Examples of organisations using technology to transform learning were drawn from expert interviews, stakeholder focus groups, and recommendations from education leaders across the country. From that process, the 2016 NETP recognized P2PU and CPL and their work on Learning Circles as exhibiting some of the actions and attributes key to transforming learning through technology.
The 2016 National Education Technology Plan, Future Ready Learning: Reimagining the Role of Technology in Education, articulates a vision of equity, active use, and collaborative leadership to make everywhere, all-the-time learning possible. While acknowledging the continuing need to provide greater equity of access to technology itself, the plan goes further to call upon all involved in American education to ensure equity of access to transformational learning experiences enabled by technology.

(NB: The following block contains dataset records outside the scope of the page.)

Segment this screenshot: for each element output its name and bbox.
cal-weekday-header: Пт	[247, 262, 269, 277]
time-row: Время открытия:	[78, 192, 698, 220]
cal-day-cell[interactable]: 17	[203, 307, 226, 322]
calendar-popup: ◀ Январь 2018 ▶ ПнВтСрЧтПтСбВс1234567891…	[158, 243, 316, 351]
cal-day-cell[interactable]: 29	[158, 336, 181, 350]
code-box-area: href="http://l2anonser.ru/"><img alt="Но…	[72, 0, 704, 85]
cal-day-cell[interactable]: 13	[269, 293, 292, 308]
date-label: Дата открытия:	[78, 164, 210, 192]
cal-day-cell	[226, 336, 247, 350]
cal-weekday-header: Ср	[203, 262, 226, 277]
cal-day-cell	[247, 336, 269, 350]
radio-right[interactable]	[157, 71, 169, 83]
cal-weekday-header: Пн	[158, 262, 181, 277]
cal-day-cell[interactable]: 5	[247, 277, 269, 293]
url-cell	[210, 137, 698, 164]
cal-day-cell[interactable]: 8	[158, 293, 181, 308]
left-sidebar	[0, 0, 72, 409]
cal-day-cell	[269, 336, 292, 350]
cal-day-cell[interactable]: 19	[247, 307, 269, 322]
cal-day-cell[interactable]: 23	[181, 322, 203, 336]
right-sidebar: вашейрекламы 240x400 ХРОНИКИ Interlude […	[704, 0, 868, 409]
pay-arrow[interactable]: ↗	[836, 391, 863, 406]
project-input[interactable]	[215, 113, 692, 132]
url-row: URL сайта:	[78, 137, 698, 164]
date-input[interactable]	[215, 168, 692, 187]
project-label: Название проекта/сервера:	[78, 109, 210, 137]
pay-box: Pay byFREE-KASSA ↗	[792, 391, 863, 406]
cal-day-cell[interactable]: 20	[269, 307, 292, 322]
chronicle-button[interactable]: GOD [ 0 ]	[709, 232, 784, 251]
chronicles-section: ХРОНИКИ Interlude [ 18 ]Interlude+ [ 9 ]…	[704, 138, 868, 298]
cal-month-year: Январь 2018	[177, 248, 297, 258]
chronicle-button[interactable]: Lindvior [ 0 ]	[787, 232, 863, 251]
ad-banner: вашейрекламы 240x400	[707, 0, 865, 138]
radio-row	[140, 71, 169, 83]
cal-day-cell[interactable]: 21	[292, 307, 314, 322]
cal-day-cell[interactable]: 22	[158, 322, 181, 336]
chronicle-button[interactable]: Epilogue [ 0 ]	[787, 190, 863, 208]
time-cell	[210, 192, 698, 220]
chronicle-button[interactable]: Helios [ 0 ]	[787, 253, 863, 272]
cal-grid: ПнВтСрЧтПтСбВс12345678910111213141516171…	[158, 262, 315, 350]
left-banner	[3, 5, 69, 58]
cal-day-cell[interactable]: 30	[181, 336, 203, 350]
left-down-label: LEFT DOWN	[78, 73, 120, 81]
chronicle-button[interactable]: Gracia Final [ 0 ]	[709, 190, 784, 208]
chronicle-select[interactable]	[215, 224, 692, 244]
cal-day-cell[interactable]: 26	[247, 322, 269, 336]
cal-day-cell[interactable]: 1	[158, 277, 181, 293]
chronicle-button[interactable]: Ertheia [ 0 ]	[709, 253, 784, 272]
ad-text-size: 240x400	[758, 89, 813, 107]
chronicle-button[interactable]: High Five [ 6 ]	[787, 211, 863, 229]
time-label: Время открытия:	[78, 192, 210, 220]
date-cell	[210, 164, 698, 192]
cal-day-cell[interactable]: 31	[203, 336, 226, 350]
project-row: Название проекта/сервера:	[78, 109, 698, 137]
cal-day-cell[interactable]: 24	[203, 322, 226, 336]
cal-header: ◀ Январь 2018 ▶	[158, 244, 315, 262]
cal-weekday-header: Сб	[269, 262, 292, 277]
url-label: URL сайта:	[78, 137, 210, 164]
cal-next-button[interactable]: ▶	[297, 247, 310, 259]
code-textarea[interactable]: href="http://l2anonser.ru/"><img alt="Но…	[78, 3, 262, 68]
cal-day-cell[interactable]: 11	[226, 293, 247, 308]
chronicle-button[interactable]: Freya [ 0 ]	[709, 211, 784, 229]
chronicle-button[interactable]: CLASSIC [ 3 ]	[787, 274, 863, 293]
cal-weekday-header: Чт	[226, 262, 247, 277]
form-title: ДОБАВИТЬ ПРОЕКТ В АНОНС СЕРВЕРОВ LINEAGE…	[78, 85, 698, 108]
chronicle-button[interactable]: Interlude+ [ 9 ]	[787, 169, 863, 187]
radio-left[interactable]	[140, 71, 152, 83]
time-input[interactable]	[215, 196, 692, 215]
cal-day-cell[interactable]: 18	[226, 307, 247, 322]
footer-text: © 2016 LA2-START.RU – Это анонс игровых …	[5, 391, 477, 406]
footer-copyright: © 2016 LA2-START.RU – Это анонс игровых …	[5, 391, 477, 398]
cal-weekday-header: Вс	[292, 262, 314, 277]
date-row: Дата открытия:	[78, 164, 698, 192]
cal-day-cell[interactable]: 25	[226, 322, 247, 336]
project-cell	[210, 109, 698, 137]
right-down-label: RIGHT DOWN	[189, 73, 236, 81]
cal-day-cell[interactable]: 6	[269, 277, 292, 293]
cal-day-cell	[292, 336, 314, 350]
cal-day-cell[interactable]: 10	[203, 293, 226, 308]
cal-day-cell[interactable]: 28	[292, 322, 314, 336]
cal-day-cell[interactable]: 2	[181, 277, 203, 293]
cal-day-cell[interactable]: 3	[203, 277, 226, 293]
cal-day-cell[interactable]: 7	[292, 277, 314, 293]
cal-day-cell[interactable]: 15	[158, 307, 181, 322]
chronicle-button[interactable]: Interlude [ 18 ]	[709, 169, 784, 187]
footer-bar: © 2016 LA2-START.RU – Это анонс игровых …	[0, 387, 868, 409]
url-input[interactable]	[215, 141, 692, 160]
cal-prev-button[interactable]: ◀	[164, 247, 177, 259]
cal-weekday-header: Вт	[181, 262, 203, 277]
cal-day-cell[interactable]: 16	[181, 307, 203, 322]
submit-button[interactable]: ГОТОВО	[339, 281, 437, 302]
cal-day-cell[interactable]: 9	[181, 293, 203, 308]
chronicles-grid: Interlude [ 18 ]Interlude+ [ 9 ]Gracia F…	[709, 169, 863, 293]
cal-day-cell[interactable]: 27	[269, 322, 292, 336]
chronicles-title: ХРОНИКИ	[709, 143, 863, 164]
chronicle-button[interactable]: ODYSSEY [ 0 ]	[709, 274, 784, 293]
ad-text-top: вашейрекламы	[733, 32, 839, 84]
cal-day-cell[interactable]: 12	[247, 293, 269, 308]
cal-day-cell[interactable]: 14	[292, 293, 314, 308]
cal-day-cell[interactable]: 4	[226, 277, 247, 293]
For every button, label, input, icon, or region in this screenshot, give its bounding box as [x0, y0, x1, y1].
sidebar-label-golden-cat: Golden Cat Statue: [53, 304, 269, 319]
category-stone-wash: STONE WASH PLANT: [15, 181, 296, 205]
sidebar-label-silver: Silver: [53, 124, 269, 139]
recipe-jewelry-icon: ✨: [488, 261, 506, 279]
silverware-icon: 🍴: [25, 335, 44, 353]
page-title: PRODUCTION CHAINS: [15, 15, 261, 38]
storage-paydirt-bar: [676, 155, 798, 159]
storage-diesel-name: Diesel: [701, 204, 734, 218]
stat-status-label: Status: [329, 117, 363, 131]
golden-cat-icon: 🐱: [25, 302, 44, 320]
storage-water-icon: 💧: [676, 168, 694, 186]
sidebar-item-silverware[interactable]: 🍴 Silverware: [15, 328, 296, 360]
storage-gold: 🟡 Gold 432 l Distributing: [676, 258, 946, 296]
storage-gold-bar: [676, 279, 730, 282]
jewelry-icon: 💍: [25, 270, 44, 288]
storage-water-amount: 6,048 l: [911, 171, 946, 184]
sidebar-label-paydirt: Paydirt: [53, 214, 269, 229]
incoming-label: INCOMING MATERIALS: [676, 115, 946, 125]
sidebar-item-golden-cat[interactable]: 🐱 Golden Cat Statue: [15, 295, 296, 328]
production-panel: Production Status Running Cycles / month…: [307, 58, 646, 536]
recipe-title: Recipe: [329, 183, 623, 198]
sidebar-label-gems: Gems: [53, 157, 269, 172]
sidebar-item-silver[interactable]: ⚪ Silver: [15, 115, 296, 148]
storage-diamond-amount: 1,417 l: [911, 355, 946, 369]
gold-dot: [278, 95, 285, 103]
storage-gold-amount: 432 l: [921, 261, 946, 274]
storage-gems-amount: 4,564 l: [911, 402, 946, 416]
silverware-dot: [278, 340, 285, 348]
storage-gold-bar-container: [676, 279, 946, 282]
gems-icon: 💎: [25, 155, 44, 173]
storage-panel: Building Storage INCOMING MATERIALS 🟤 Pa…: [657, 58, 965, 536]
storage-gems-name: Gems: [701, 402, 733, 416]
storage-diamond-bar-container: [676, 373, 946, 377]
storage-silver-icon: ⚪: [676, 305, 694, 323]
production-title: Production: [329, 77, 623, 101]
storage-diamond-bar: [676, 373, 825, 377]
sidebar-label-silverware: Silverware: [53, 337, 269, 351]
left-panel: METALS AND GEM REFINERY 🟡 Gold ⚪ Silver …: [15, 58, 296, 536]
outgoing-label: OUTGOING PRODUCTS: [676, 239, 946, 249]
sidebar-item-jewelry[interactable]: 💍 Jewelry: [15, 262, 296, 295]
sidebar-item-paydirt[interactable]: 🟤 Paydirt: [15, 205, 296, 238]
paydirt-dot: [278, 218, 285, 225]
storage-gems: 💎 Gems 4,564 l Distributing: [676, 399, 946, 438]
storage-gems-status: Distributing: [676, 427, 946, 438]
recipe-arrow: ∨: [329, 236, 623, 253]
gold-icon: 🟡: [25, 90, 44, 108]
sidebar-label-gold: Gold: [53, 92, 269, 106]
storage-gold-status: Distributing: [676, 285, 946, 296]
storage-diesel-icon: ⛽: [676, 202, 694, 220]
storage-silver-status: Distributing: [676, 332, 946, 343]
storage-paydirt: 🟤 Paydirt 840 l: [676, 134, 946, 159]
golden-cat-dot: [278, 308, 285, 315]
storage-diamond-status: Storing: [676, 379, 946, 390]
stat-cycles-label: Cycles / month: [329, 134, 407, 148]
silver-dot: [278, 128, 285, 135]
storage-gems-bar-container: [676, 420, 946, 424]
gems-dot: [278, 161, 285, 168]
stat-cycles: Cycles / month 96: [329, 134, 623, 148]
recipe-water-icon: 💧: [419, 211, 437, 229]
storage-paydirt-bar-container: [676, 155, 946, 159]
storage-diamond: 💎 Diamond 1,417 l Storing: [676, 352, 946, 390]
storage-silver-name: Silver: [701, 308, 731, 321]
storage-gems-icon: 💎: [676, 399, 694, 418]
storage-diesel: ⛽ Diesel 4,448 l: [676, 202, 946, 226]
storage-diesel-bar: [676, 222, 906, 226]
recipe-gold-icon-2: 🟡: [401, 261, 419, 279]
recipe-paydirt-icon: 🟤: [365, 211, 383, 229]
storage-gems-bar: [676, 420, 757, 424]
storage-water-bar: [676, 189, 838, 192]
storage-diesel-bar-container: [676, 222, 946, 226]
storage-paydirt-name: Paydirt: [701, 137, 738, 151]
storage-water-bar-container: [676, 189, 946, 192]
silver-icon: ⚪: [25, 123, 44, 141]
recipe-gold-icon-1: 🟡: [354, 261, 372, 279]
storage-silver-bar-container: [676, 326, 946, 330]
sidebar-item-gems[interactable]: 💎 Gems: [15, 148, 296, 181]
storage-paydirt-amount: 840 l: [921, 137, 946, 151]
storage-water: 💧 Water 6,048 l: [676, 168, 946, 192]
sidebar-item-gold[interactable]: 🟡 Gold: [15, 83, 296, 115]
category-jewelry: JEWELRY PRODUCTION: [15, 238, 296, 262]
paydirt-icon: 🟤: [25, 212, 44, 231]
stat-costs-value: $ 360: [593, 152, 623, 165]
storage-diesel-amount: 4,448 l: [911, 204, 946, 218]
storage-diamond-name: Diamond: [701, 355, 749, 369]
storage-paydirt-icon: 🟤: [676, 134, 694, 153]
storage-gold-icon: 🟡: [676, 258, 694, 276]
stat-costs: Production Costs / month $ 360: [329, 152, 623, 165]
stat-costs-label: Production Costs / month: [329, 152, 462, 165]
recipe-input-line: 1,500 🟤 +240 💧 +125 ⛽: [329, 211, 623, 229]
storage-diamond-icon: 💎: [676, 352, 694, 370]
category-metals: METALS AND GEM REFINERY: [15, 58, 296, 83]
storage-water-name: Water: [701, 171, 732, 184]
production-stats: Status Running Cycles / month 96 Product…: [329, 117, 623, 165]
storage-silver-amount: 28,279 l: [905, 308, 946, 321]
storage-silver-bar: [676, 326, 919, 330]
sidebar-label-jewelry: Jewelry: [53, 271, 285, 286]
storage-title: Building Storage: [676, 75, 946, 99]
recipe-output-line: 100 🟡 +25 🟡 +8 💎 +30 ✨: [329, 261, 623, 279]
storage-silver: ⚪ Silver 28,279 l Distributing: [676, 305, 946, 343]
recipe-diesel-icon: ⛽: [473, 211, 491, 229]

“Technology has the potential to bring remarkable new possibilities to teaching and learning by providing teachers with opportunities to share best practices, and offer parents platforms for engaging more deeply and immediately in their children’s learning. It can change the experiences of students in the most challenging circumstances by helping educators to personalize the learning experience based on students’ needs and interests—meeting our students where they are and challenging them to reach even higher. This year’s update to the NETP includes a strong focus on equity because every student deserves an equal chance to engage in educational experiences powered by technology that can support and accelerate learning, “ said US Education Secretary Arne Duncan.
P2PU and Chicago Public Library, with funding from the Knight Foundation, have been running Learning Circles in 14 CPL branches since the Spring of 2015. Learning Circles are lightly-facilitated groups who meet together face-to-face in library branches to work through online course materials and MOOCs from a variety of online learning providers. Groups have met to study fiction writing, introductory courses to HTML, public speaking skills and GED Prep mathematics, among other topics. The Learning Circles model has shown that face-to-face learning results in improved levels of confidence for learners, and higher retention and completion rates than in online-only courses.